Thought I might share this. I just found out that after my "wait" , and thinking that the waiting would continue, I received my job offer for NCIop. I go for my enrollment Sept 20, (2011) and start BMQ Oct 17, 2011. 
 On a side note, I'm actually surprised at how many people have questioned my decision to join at my "age" (41). I never thought about it like that ( That I'm "too old" ) I instead looked at it as a chance to have a rewarding career doing something I could take pride in. It'll probably all end up in my "memoirs" lol


----------



## Diamondwillow (18 Sep 2011)

A warm congrats to you!  I'm hoping that I will receive my call for the Oct BMQ's... time will tell.
 I have received similar responses about my age as well but the comments always seem to come from those who are *old* at heart.  The ones who don't *do* - the ones who just exist and don't take action for their own future.


----------



## observor 69 (18 Sep 2011)

Age doesn't seem to be a big problem for this over 50 year old.  ;D

http://www.vancouversun.com/news/year+grandma+joins+Canadian+Forces/5380380/story.html


----------



## Rabbit233224 (18 Sep 2011)

good luck hopefully we see you there in october if all goes well for the both of us


----------



## Maverick585 (18 Sep 2011)

Don't let the age thing get to you. On my last two courses of BMQ I have had men in their 50's. So, you are by far not the oldest, and more than likely not be in your platoon. Right now I think the oldest person on this course is in his mid to late 40's. 

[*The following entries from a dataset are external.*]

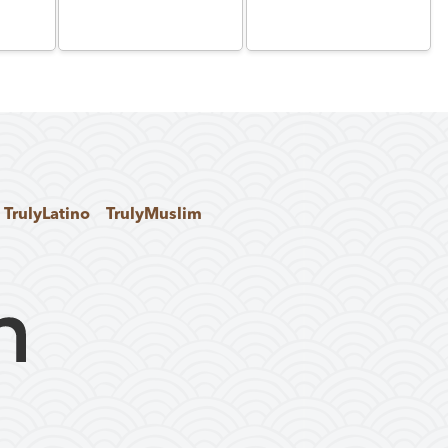
TrulyLatino
TrulyMuslim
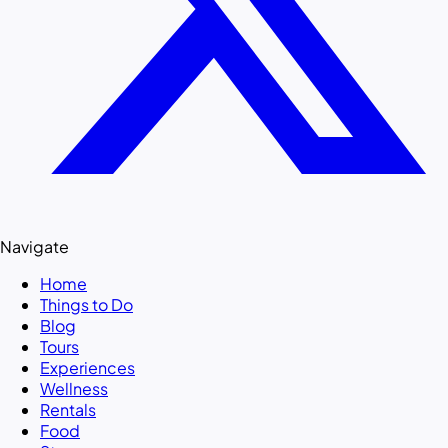
Navigate
Home
Things to Do
Blog
Tours
Experiences
Wellness
Rentals
Food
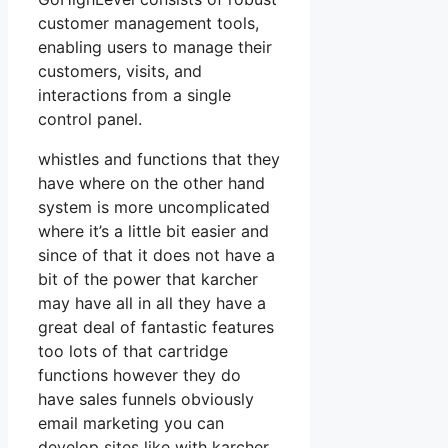
customer management tools,
enabling users to manage their
customers, visits, and
interactions from a single
control panel.
whistles and functions that they
have where on the other hand
system is more uncomplicated
where it’s a little bit easier and
since of that it does not have a
bit of the power that karcher
may have all in all they have a
great deal of fantastic features
too lots of that cartridge
functions however they do
have sales funnels obviously
email marketing you can
develop sites like with karcher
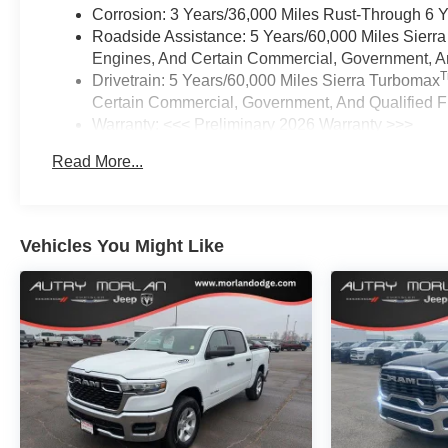
Corrosion: 3 Years/36,000 Miles Rust-Through 6 
Roadside Assistance: 5 Years/60,000 Miles Sierr
Engines, And Certain Commercial, Government, And
Drivetrain: 5 Years/60,000 Miles Sierra Turbomax
Certain Commercial, Government, And Qualified Fl
Warranty: <<< Preliminary 2026 Warranty >>>
Basic: 3 Years/36,000 Miles
Read More...
Maintenance: First Visit: 12 Months/12,000 Miles
Vehicles You Might Like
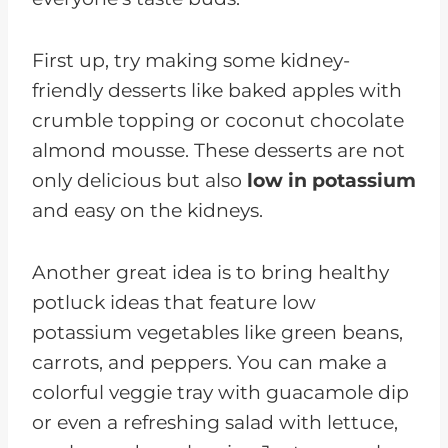
First up, try making some kidney-
friendly desserts like baked apples with
crumble topping or coconut chocolate
almond mousse. These desserts are not
only delicious but also
low in potassium
and easy on the kidneys.
Another great idea is to bring healthy
potluck ideas that feature low
potassium vegetables like green beans,
carrots, and peppers. You can make a
colorful veggie tray with guacamole dip
or even a refreshing salad with lettuce,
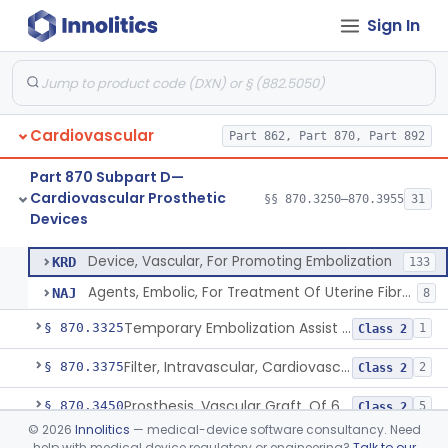
Cardiovascular Monitoring
§§ 870.2050–870.2920
45
Sign In
Devices
Cardiovascular
Part 862, Part 870, Part 892
Clip, Vascular
§ 870.3250
1
Class 2
Part 870 Subpart D—
Clip, Vena-Cava
§ 870.3260
1
Class 2
Cardiovascular Prosthetic
§§ 870.3250–870.3955
31
Devices
Device, Vascular, For Promoting Embolization
§ 870.3300
2
Class 2
Device, Vascular, For Promoting Embolization
KRD
133
Agents, Embolic, For Treatment Of Uterine Fibroids
NAJ
8
Temporary Embolization Assist Device, Peripheral
§ 870.3325
1
Class 2
Filter, Intravascular, Cardiovascular
§ 870.3375
2
Class 2
Prosthesis, Vascular Graft, Of 6mm And Greater Diameter
§ 870.3450
5
Class 2
©
2026
Innolitics
— medical-device software consultancy. Need
Endovascular Suturing System
§ 870.3460
1
Class 2
help with medical device regulatory or engineering?
Talk to our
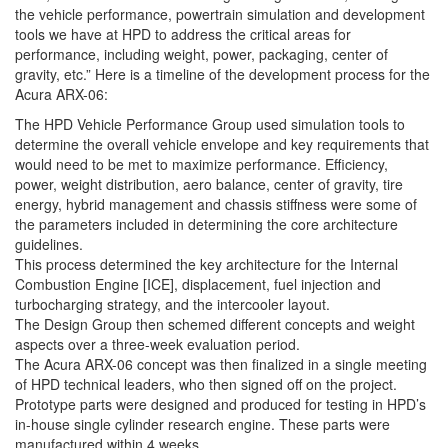
the vehicle performance, powertrain simulation and development
tools we have at HPD to address the critical areas for
performance, including weight, power, packaging, center of
gravity, etc.” Here is a timeline of the development process for the
Acura ARX-06:
The HPD Vehicle Performance Group used simulation tools to
determine the overall vehicle envelope and key requirements that
would need to be met to maximize performance. Efficiency,
power, weight distribution, aero balance, center of gravity, tire
energy, hybrid management and chassis stiffness were some of
the parameters included in determining the core architecture
guidelines.
This process determined the key architecture for the Internal
Combustion Engine [ICE], displacement, fuel injection and
turbocharging strategy, and the intercooler layout.
The Design Group then schemed different concepts and weight
aspects over a three-week evaluation period.
The Acura ARX-06 concept was then finalized in a single meeting
of HPD technical leaders, who then signed off on the project.
Prototype parts were designed and produced for testing in HPD’s
in-house single cylinder research engine. These parts were
manufactured within 4 weeks.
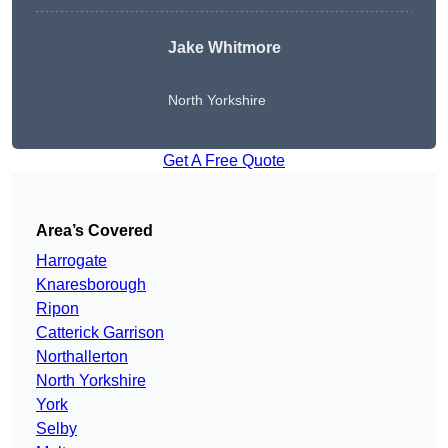
Jake Whitmore
North Yorkshire
Get A Free Quote
Area’s Covered
Harrogate
Knaresborough
Ripon
Catterick Garrison
Northallerton
North Yorkshire
York
Selby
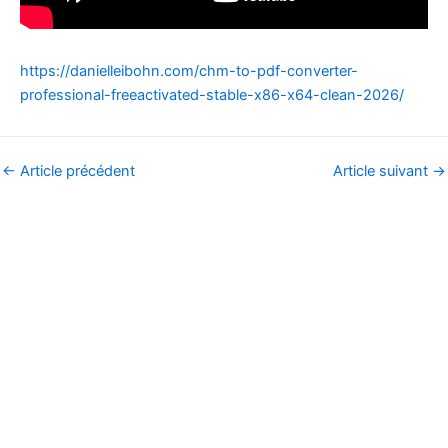
https://danielleibohn.com/chm-to-pdf-converter-
professional-freeactivated-stable-x86-x64-clean-2026/
←
Article précédent
Article suivant
→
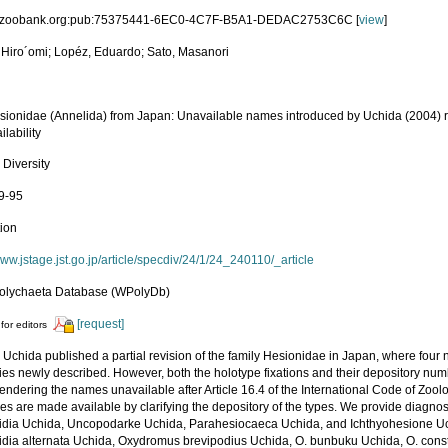
id:zoobank.org:pub:75375441-6EC0-4C7F-B5A1-DEDAC2753C6C [
view
]
 Hiro´omi; Lopéz, Eduardo; Sato, Masanori
ionidae (Annelida) from Japan: Unavailable names introduced by Uchida (2004) rev
ilability
 Diversity
69-95
tion
www.jstage.jst.go.jp/article/specdiv/24/1/24_240110/_article
olychaeta Database (WPolyDb)
[request]
for editors
, Uchida published a partial revision of the family Hesionidae in Japan, where fo
es newly described. However, both the holotype fixations and their depository numb
 rendering the names unavailable after Article 16.4 of the International Code of Zool
es are made available by clarifying the depository of the types. We provide diagno
lidia Uchida, Uncopodarke Uchida, Parahesiocaeca Uchida, and Ichthyohesione U
lidia alternata Uchida, Oxydromus brevipodius Uchida, O. bunbuku Uchida, O. constr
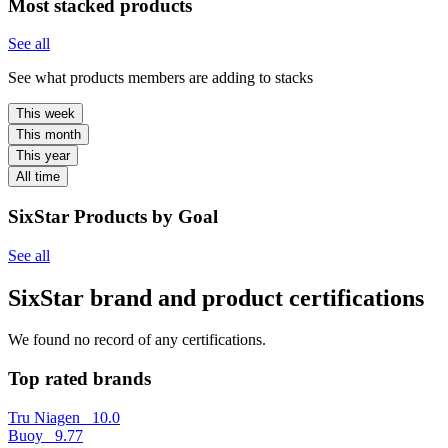
Most stacked products
See all
See what products members are adding to stacks
This week
This month
This year
All time
SixStar Products by Goal
See all
SixStar brand and product certifications
We found no record of any certifications.
Top rated brands
Tru Niagen
10.0
Buoy
9.77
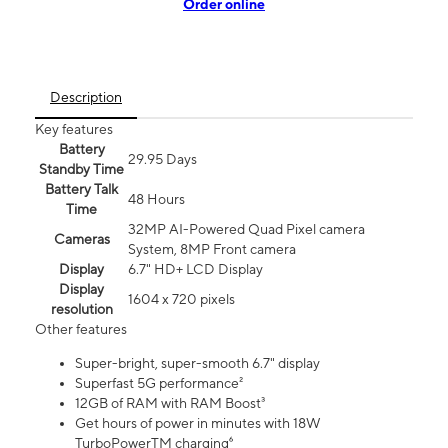
Order online
Description
Key features
Battery
29.95 Days
Standby Time
Battery Talk
48 Hours
Time
32MP AI-Powered Quad Pixel camera
Cameras
System, 8MP Front camera
Display
6.7" HD+ LCD Display
Display
1604 x 720 pixels
resolution
Other features
Super-bright, super-smooth 6.7" display
Superfast 5G performance²
12GB of RAM with RAM Boost³
Get hours of power in minutes with 18W
TurboPowerTM charging⁶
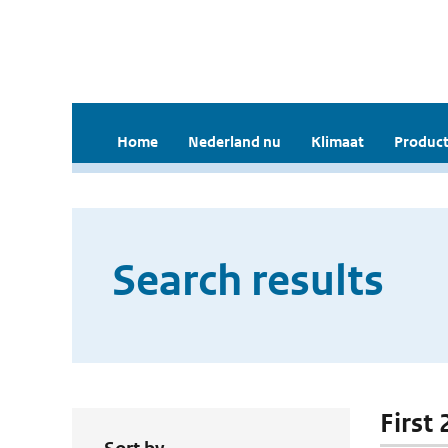
Home
Nederland nu
Klimaat
Product
Search results
First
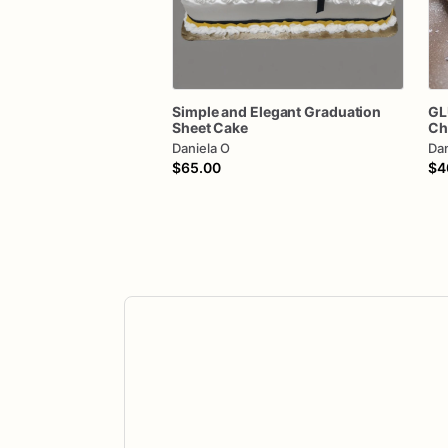
Simple
and
Elegant
Graduation
GL
Sheet
Cake
Ch
Daniela O
Dan
$65.00
$4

It's never too late to do what you want to do. I find the "older" guys do better then the young guys because they have the life experience to know when to "shut up and colour". lol

Hope you get it.

Cheers,

Mav


----------



## seadog70 (22 Sep 2011)

Thanks Mav, yea, I should know by now when to "shut up and color", lol. And I agree with the earlier statement, about the "age " thing being said by those who are "old at heart". I have repeatedly said it in a similar way, that age is just some numbers and your only as old as you feel. But it is nice to hear that I might not be the "old man" in barracks, lol, be nice to be able to "hang out" with guys closer to my "age" than just a buch of younger kids, nothing against them it's just hard to have a conversation with some of them when you don't know what the h@ll they're talking about...what happened to talking about girls , in a nice way?


----------